アメリカにおけるプロパガンダの実例@
第一次世界大戦時のドイツに対するもの

(チョムスキー世界を語る、すばらしきアメリカ帝国から抜粋)

チョムスキー

    第1次世界大戦中に、イギリスとアメリカは、プロパガンダを担当する大掛かりな機関を創設
    します。

    つまり、「英国情報省」と「ウッドロー・ウィルソンの広報委員会(クリール委員会)」です。

    イギリスのプロパガンダは、主としてアメリカの知識人向けで、アメリカを参戦させるための
    ものでした。

    プロパガンダ作戦は、数ヶ月の間にアメリカ国民を、錯乱した反ドイツ主義者へと変貌させます。

    アメリカ人はヒステリーになり、ボストン交響楽団がバッハを演奏できなくなったほどです。
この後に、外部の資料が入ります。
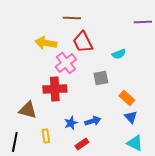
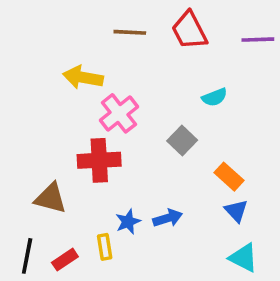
red trapezoid: (83, 42) -> (189, 30), moved
gray square: (101, 78) -> (182, 140), turned -35
yellow rectangle: (46, 136) -> (105, 247), moved
red rectangle: (82, 144) -> (65, 260), moved

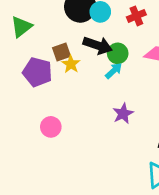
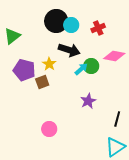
brown square: (62, 52) -> (42, 82), moved
green circle: (118, 53) -> (91, 66), moved
pink circle: (51, 127) -> (49, 129), moved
    この2つの機関は、元来はハト派で参戦に反対していたアメリカ人を、反ドイツにする事に
    成功したのです。

    (そしてアメリカは第1次大戦に参戦する)

    ジョージ・デューイ(アメリカの哲学者)らは、戦争への熱情が知識人によって生み出された
    事を、誇りに思っていました。

    「勝利なき平和」をスローガンに1916年の大統領選挙を制したウッドロー・ウィルソンは、
    数ヶ月のうちにアメリカを好戦的な国へと変貌させました。

    彼のプロパガンダ機関(クリール委員会)にいたエドワード・バーネイズとウォルター・
    リップマンは、著作の中で第一次大戦時の体験を明かしています。

    「このプロパガンダを通して、大衆の意識をコントロールできる事や、人の態度・意見を
     制御できる事を学んだ」と、彼らは言っています。

    リップマンは「合意を捏造できる」と書いたし、バーネイズは「知識層が合意形成の工作で
    大衆を導くのは、民主主義のプロセスの核心だ」と書いています。

    これは実業界にとっても瞠目する出来事で、広告産業の誕生につながりました。

    ドイツのヒトラーやロシアのボルシェビキは、英米のプロパガンダの成果に注目し、
    学ぼうとしたのです。

    ヒトラーの『わが闘争』を読めば、彼が「アメリカへのイギリスのプロパガンダ」に感銘を
    受けていた事が分かります。

    「第一次大戦の勝因は、プロパガンダにあった」という彼の主張は、合理性を欠いていない
    でしょう。

    「次はドイツも準備を整えておく」と、彼は誓いました。

    アメリカの学者ハロルド・ラスウェルは、1930年代にこう主張しました。

    「 判断を下す能力を備えているのは、一般人ではなくエリートである。

      一般人は、愚かで無知だ。

      我々エリートは、彼らの利益のためにも、彼らを無力化して支配すべきだ。

      それには、プロパガンダが最適な手段だ。

      プロパガンダは、善にも悪にも適用できる。

      高貴な我々は、それを良い目的に活用する。 」

    ラスウェルは、進歩主義リベラル派の知識人でした。

    ほぼ同様の思想が、レーニン主義にも見られます。

    今日では、プロパガンダで力を発揮しているのは、政府ではなく大企業です。

    レーガン政権(1980年代)になる頃には、人々は政府のプロパガンダを受け入れなくなって
    おり、レーガンの広報外交事務局に違法宣言が下されます。

    そのため、民間の独裁体制である大企業たちが、プロパガンダを請け負うようになりました。

    大企業たちは、政府の命令に従っているわけではありませんが、政府と緊密に連携しています。